*GOAL OF THE EXERCISE*: In the records below, print each line exactly and leave every image out.

== RECORDS SHOWN ==

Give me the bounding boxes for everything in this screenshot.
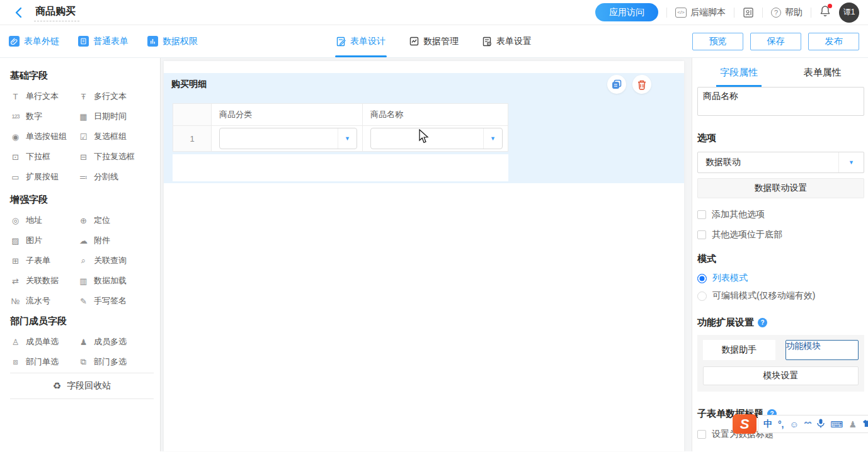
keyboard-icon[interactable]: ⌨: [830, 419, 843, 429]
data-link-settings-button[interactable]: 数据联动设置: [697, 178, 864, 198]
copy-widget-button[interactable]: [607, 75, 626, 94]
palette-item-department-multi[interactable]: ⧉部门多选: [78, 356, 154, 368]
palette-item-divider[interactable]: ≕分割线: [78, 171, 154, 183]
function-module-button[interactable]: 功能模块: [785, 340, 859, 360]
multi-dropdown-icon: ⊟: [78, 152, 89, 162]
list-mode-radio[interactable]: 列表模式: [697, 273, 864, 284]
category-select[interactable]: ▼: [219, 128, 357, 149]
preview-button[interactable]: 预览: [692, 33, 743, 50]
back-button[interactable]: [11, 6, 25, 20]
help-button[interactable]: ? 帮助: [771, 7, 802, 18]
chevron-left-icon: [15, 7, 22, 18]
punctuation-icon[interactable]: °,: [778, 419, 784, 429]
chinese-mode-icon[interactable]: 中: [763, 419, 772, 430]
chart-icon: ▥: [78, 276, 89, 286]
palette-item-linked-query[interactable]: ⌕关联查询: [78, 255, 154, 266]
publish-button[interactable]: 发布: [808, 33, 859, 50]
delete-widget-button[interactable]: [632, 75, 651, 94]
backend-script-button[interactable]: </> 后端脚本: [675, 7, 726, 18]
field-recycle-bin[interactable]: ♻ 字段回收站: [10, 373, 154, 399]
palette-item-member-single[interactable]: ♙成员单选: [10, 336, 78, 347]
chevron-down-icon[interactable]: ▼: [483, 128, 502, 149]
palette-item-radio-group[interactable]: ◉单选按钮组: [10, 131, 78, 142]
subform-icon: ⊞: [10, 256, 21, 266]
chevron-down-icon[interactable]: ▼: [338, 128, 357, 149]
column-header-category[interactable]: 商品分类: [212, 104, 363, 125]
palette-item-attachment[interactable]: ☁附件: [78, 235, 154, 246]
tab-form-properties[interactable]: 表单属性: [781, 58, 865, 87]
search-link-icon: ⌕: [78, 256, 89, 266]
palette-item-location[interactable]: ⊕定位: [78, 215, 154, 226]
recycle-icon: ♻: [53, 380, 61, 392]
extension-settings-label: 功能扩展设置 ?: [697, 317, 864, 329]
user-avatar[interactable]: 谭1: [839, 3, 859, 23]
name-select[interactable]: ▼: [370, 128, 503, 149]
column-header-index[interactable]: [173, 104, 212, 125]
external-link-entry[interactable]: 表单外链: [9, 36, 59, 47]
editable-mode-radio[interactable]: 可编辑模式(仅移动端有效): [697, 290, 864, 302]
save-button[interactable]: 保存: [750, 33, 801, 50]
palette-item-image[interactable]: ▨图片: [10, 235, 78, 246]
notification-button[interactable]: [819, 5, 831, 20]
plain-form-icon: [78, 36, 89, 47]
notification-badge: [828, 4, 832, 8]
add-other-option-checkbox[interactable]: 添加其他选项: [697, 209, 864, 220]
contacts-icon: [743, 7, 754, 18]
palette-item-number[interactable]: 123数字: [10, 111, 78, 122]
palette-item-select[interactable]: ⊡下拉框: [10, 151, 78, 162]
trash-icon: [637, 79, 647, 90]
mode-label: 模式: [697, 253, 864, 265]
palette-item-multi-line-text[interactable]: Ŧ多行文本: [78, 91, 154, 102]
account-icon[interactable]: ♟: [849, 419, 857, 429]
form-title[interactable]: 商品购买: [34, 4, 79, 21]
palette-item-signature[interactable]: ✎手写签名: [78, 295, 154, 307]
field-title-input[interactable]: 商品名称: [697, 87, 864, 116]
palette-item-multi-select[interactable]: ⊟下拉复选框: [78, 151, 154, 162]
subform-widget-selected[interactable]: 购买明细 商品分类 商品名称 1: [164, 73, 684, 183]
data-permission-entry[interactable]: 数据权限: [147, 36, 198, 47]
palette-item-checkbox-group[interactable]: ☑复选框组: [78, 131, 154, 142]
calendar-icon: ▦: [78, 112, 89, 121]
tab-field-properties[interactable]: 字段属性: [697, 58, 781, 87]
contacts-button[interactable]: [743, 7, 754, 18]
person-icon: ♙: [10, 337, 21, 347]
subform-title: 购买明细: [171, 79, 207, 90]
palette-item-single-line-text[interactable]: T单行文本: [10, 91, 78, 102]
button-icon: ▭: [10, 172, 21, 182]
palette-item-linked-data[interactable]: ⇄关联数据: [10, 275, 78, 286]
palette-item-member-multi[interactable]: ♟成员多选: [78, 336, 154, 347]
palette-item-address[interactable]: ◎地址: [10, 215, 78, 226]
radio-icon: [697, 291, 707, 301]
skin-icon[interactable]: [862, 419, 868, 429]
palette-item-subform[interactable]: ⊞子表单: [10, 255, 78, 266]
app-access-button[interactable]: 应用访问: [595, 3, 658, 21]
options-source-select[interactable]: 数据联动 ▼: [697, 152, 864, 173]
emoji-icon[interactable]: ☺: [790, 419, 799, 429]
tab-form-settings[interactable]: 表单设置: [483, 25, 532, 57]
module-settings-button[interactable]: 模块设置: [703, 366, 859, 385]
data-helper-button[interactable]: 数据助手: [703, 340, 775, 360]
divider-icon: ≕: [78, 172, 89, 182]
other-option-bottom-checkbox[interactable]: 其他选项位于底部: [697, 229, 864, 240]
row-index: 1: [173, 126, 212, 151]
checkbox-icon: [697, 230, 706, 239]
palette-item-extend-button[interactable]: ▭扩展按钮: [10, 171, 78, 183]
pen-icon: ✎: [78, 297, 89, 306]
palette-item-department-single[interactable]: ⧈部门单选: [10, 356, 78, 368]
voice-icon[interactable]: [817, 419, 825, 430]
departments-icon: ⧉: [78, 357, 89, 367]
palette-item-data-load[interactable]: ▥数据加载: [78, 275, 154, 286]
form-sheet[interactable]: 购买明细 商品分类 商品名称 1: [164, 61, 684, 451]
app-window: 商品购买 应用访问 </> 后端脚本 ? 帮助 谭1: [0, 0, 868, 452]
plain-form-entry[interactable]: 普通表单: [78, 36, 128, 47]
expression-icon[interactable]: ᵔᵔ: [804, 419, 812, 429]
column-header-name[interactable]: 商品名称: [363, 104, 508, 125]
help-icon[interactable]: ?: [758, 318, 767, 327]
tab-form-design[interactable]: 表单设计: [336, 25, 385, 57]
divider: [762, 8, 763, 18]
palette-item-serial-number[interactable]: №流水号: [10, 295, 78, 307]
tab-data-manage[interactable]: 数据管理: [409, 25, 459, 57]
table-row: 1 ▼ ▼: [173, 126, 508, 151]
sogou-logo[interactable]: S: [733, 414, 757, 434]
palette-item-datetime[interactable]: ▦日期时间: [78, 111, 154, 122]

===

*EXERCISE RESPONSE*:
Give me the bounding boxes for everything in this screenshot.
keyboard-icon[interactable]: ⌨: [830, 419, 843, 429]
data-link-settings-button[interactable]: 数据联动设置: [697, 178, 864, 198]
copy-widget-button[interactable]: [607, 75, 626, 94]
palette-item-department-multi[interactable]: ⧉部门多选: [78, 356, 154, 368]
palette-item-divider[interactable]: ≕分割线: [78, 171, 154, 183]
function-module-button[interactable]: 功能模块: [785, 340, 859, 360]
multi-dropdown-icon: ⊟: [78, 152, 89, 162]
list-mode-radio[interactable]: 列表模式: [697, 273, 864, 284]
category-select[interactable]: ▼: [219, 128, 357, 149]
preview-button[interactable]: 预览: [692, 33, 743, 50]
back-button[interactable]: [11, 6, 25, 20]
help-button[interactable]: ? 帮助: [771, 7, 802, 18]
chevron-left-icon: [15, 7, 22, 18]
punctuation-icon[interactable]: °,: [778, 419, 784, 429]
chinese-mode-icon[interactable]: 中: [763, 419, 772, 430]
chart-icon: ▥: [78, 276, 89, 286]
palette-item-linked-query[interactable]: ⌕关联查询: [78, 255, 154, 266]
publish-button[interactable]: 发布: [808, 33, 859, 50]
delete-widget-button[interactable]: [632, 75, 651, 94]
backend-script-button[interactable]: </> 后端脚本: [675, 7, 726, 18]
field-recycle-bin[interactable]: ♻ 字段回收站: [10, 373, 154, 399]
palette-item-member-single[interactable]: ♙成员单选: [10, 336, 78, 347]
chevron-down-icon[interactable]: ▼: [483, 128, 502, 149]
palette-item-radio-group[interactable]: ◉单选按钮组: [10, 131, 78, 142]
subform-icon: ⊞: [10, 256, 21, 266]
chevron-down-icon[interactable]: ▼: [338, 128, 357, 149]
column-header-category[interactable]: 商品分类: [212, 104, 363, 125]
palette-item-attachment[interactable]: ☁附件: [78, 235, 154, 246]
tab-form-properties[interactable]: 表单属性: [781, 58, 865, 87]
search-link-icon: ⌕: [78, 256, 89, 266]
palette-item-location[interactable]: ⊕定位: [78, 215, 154, 226]
recycle-icon: ♻: [53, 380, 61, 392]
extension-settings-label: 功能扩展设置 ?: [697, 317, 864, 329]
user-avatar[interactable]: 谭1: [839, 3, 859, 23]
name-select[interactable]: ▼: [370, 128, 503, 149]
column-header-index[interactable]: [173, 104, 212, 125]
external-link-entry[interactable]: 表单外链: [9, 36, 59, 47]
editable-mode-radio[interactable]: 可编辑模式(仅移动端有效): [697, 290, 864, 302]
save-button[interactable]: 保存: [750, 33, 801, 50]
palette-item-image[interactable]: ▨图片: [10, 235, 78, 246]
notification-button[interactable]: [819, 5, 831, 20]
plain-form-icon: [78, 36, 89, 47]
notification-badge: [828, 4, 832, 8]
add-other-option-checkbox[interactable]: 添加其他选项: [697, 209, 864, 220]
contacts-icon: [743, 7, 754, 18]
palette-item-number[interactable]: 123数字: [10, 111, 78, 122]
palette-item-select[interactable]: ⊡下拉框: [10, 151, 78, 162]
trash-icon: [637, 79, 647, 90]
mode-label: 模式: [697, 253, 864, 265]
palette-item-multi-line-text[interactable]: Ŧ多行文本: [78, 91, 154, 102]
account-icon[interactable]: ♟: [849, 419, 857, 429]
form-title[interactable]: 商品购买: [34, 4, 79, 21]
palette-item-signature[interactable]: ✎手写签名: [78, 295, 154, 307]
field-title-input[interactable]: 商品名称: [697, 87, 864, 116]
palette-item-multi-select[interactable]: ⊟下拉复选框: [78, 151, 154, 162]
subform-widget-selected[interactable]: 购买明细 商品分类 商品名称 1: [164, 73, 684, 183]
data-permission-entry[interactable]: 数据权限: [147, 36, 198, 47]
palette-item-checkbox-group[interactable]: ☑复选框组: [78, 131, 154, 142]
calendar-icon: ▦: [78, 112, 89, 121]
tab-field-properties[interactable]: 字段属性: [697, 58, 781, 87]
contacts-button[interactable]: [743, 7, 754, 18]
person-icon: ♙: [10, 337, 21, 347]
subform-title: 购买明细: [171, 79, 207, 90]
palette-item-single-line-text[interactable]: T单行文本: [10, 91, 78, 102]
button-icon: ▭: [10, 172, 21, 182]
palette-item-linked-data[interactable]: ⇄关联数据: [10, 275, 78, 286]
palette-item-member-multi[interactable]: ♟成员多选: [78, 336, 154, 347]
palette-item-address[interactable]: ◎地址: [10, 215, 78, 226]
radio-icon: [697, 291, 707, 301]
skin-icon[interactable]: [862, 419, 868, 429]
palette-item-subform[interactable]: ⊞子表单: [10, 255, 78, 266]
app-access-button[interactable]: 应用访问: [595, 3, 658, 21]
options-source-select[interactable]: 数据联动 ▼: [697, 152, 864, 173]
emoji-icon[interactable]: ☺: [790, 419, 799, 429]
tab-form-settings[interactable]: 表单设置: [483, 25, 532, 57]
module-settings-button[interactable]: 模块设置: [703, 366, 859, 385]
data-helper-button[interactable]: 数据助手: [703, 340, 775, 360]
divider-icon: ≕: [78, 172, 89, 182]
other-option-bottom-checkbox[interactable]: 其他选项位于底部: [697, 229, 864, 240]
row-index: 1: [173, 126, 212, 151]
checkbox-icon: [697, 230, 706, 239]
palette-item-extend-button[interactable]: ▭扩展按钮: [10, 171, 78, 183]
pen-icon: ✎: [78, 297, 89, 306]
palette-item-department-single[interactable]: ⧈部门单选: [10, 356, 78, 368]
voice-icon[interactable]: [817, 419, 825, 430]
departments-icon: ⧉: [78, 357, 89, 367]
palette-item-data-load[interactable]: ▥数据加载: [78, 275, 154, 286]
form-sheet[interactable]: 购买明细 商品分类 商品名称 1: [164, 61, 684, 451]
app-window: 商品购买 应用访问 </> 后端脚本 ? 帮助 谭1: [0, 0, 868, 452]
plain-form-entry[interactable]: 普通表单: [78, 36, 128, 47]
expression-icon[interactable]: ᵔᵔ: [804, 419, 812, 429]
column-header-name[interactable]: 商品名称: [363, 104, 508, 125]
help-icon[interactable]: ?: [758, 318, 767, 327]
tab-form-design[interactable]: 表单设计: [336, 25, 385, 57]
divider: [762, 8, 763, 18]
palette-item-serial-number[interactable]: №流水号: [10, 295, 78, 307]
tab-data-manage[interactable]: 数据管理: [409, 25, 459, 57]
table-row: 1 ▼ ▼: [173, 126, 508, 151]
sogou-logo[interactable]: S: [733, 414, 757, 434]
palette-item-datetime[interactable]: ▦日期时间: [78, 111, 154, 122]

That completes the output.